The corps-de-ballet dancers were noticeably too staggered in the opening scene, which demands military precision. Certain unison passages for the arms or legs were haphazard, even messy at times, suggesting that the corps lacks a singular understanding of the phrases. When Sara Webb entered after a few minutes, however, it was as if she had cleared the air with her prowess.
Her short solo was extremely confident, winning spontaneous applause. Shortly thereafter, Simon Ball garnered more applause for his fluttering, high-flying double cabrioles. Oh, the softness of each landing! He and Webb demonstrated utmost musicality throughout the three scenes. To my eye, they look like accomplished Balanchineans, with the characteristic speediness and exacting body direction. The ragged corps, however, appears to have been neglected in rehearsals.
Watch this ballet carefully, and you’ll find moments that are truly daunting. These include Simon Ball’s “pas de trois” with 10 women (five on each arm), the grand jetés the second-soloist men must complete while promenading a ballerina (these always make me wince at their difficulty), and prima ballerina Sara Webb seemingly lost in a crisscrossed corps-de-ballet sea in the final scene.
When Jiří Kylián choreographed his famous Sinfonietta in 1978, he hadn’t been able to visit his family in Czechoslovakia for 10 years. The score, a symphonic poem by Leoš Janáček, was composed in 1926. In spirit, it seems to look back at the first World War.
Both the composer and the choreographer are recognized for their sense of nationalism blended with humanism. This is a triumphant, expressive and perfectly-made dance. As performed by Houston Ballet, it is irrefutably noble as well. And the problems noted in Ballet Imperial do not exist here, because Sinfonietta is choreographed for seven male/female couples of equal standing.
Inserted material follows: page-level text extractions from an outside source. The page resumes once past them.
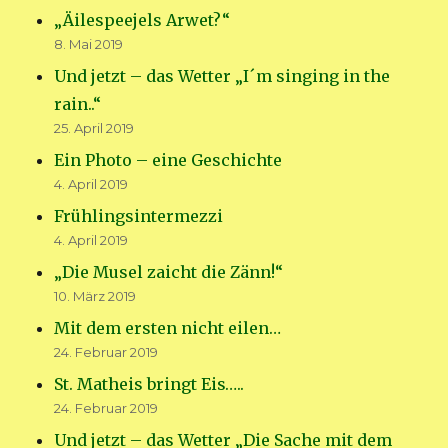
„Äilespeejels Arwet?“
8. Mai 2019
Und jetzt – das Wetter „I´m singing in the
rain..“
25. April 2019
Ein Photo – eine Geschichte
4. April 2019
Frühlingsintermezzi
4. April 2019
„Die Musel zaicht die Zänn!“
10. März 2019
Mit dem ersten nicht eilen…
24. Februar 2019
St. Matheis bringt Eis…..
24. Februar 2019
Und jetzt – das Wetter „Die Sache mit dem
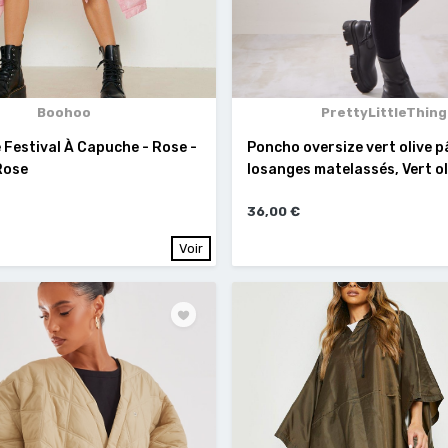
Boohoo
PrettyLittleThing
Festival À Capuche - Rose -
Poncho oversize vert olive p
Rose
losanges matelassés, Vert oli
36,00 €
Voir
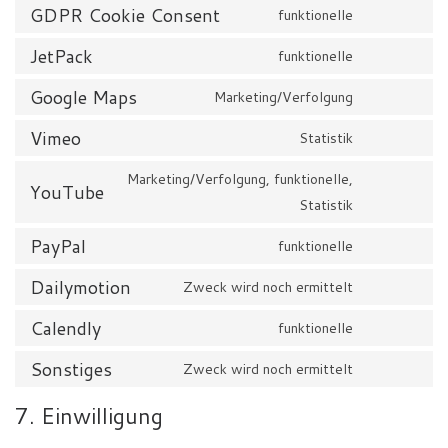
GDPR Cookie Consent
funktionelle
Consent to
JetPack
funktionelle
Consent to
Google Maps
Marketing/Verfolgung
Consent t
Vimeo
Statistik
Consent to
Marketing/Verfolgung, funktionelle,
YouTube
Statistik
Consent to
PayPal
funktionelle
Consent to
Dailymotion
Zweck wird noch ermittelt
Consent to
Calendly
funktionelle
Consent to
Sonstiges
Zweck wird noch ermittelt
Consent to
7. Einwilligung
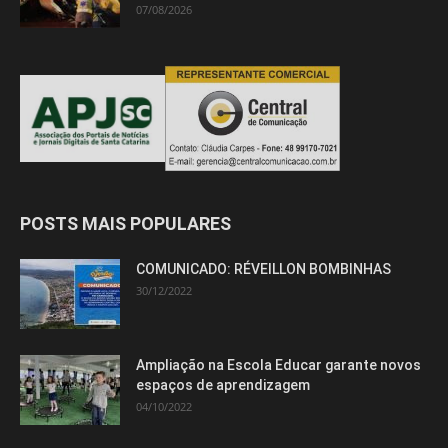
07/08/2026
POSTS MAIS POPULARES
COMUNICADO: RÉVEILLON BOMBINHAS
30/12/2022
Ampliação na Escola Educar garante novos
espaços de aprendizagem
04/10/2022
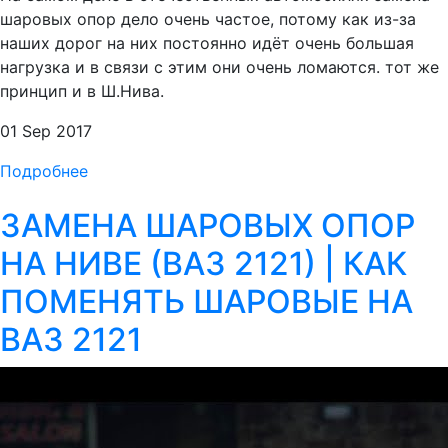
шаровых опор дело очень частое, потому как из-за
наших дорог на них постоянно идёт очень большая
нагрузка и в связи с этим они очень ломаются. тот же
принцип и в Ш.Нива.
01 Sep 2017
Подробнее
ЗАМЕНА ШАРОВЫХ ОПОР
НА НИВЕ (ВАЗ 2121) | КАК
ПОМЕНЯТЬ ШАРОВЫЕ НА
ВАЗ 2121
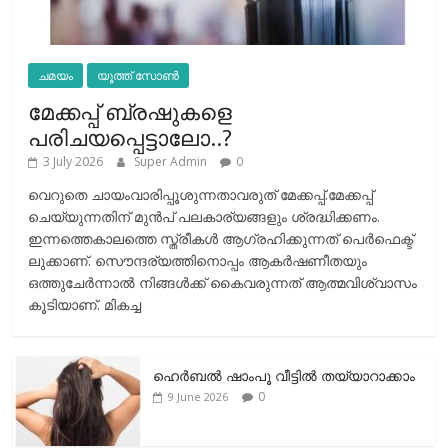
ചമയം
യൂത്ത് സോൺ
മേക്കപ്പ് ബ്രഷുകളെ
പരിചയപ്പെട്ടാലോ..?
3 July 2026
Super Admin
0
വെറുതെ ചായംവാരിപ്പൂശുന്നതാവരുത് മേക്കപ്പ്.മേക്കപ്പ്
ചെയ്യുന്നതിന് മുന്‍പ് പലകാര്യങ്ങളും ശ്രദ്ധിക്കണം.
ഇന്നത്തെകാലത്തെ സ്ത്രീകള്‍ ആഗ്രഹിക്കുന്നത് പെര്‍ഫെക്ട്
ലുക്കാണ്. സൌന്ദര്യത്തിനൊപ്പം ആകര്‍ഷണീതയും
ഒത്തുചേര്‍ന്നാല്‍ നിങ്ങള്‍ക്ക് കൈവരുന്നത് ആത്മവിശ്വാസം
കൂടിയാണ്. മികച്ച
ഹെര്‍ബല്‍ ഷാംപൂ വീട്ടില്‍ തയ്യാറാക്കാം
0
9 June 2026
Kylián’s seeming lack of hierarchy in his works is one of many reasons, I think, that his dances appeal to contemporary audiences.
There is nothing to complain about here, and Houston Ballet’s dancers are nothing short of sublime.
From the opening parallel major-minor trumpet fanfares, with their overwhelming series of leaps for the men, to the final scenes where the dancers face upstage and slowly extend their arms to a cruciform position, this ballet is inspired and archetypal. The five-movement work is filled with dense partnering, which makes it seems like an intricate puzzle is being completed before your very eyes. There is nothing to complain about here, and Houston Ballet’s dancers are nothing short of sublime.
It’s been some years since I’ve seen Jerome Robbins’ The Concert, a ballet that stands out as one of the few humorous works in the modern repertory. It never gets tiresome, because it is one of the most tender and honest dances ever made. If you’re trying to win friends or family members over to the virtues of ballet, you must take them to see this piece.
When it premiered in 1956, theatrical vaudeville might have been in its twilight, but the vaudeville aesthetic was still alive and well on television variety shows. Houston Ballet captured the gags and pratfalls with that most important element of comedy, namely, timing.
I don’t know anyone who doesn’t adore this ballet, and in the context of Journey with the Masters, there are moments when it seems like Robbins is poking fun at both Balanchine (for his formality) and Kylián (for his stoicism and expressivity). Pianist Katherine Burkwall-Ciscon gives both frenetic and pastoral interpretations of Chopin, as needed throughout the numerous scenes. I won’t give any spoilers, but let’s say you’ll never watch a butterfly quite the same after you’ve seen such an expert staging of The Concert.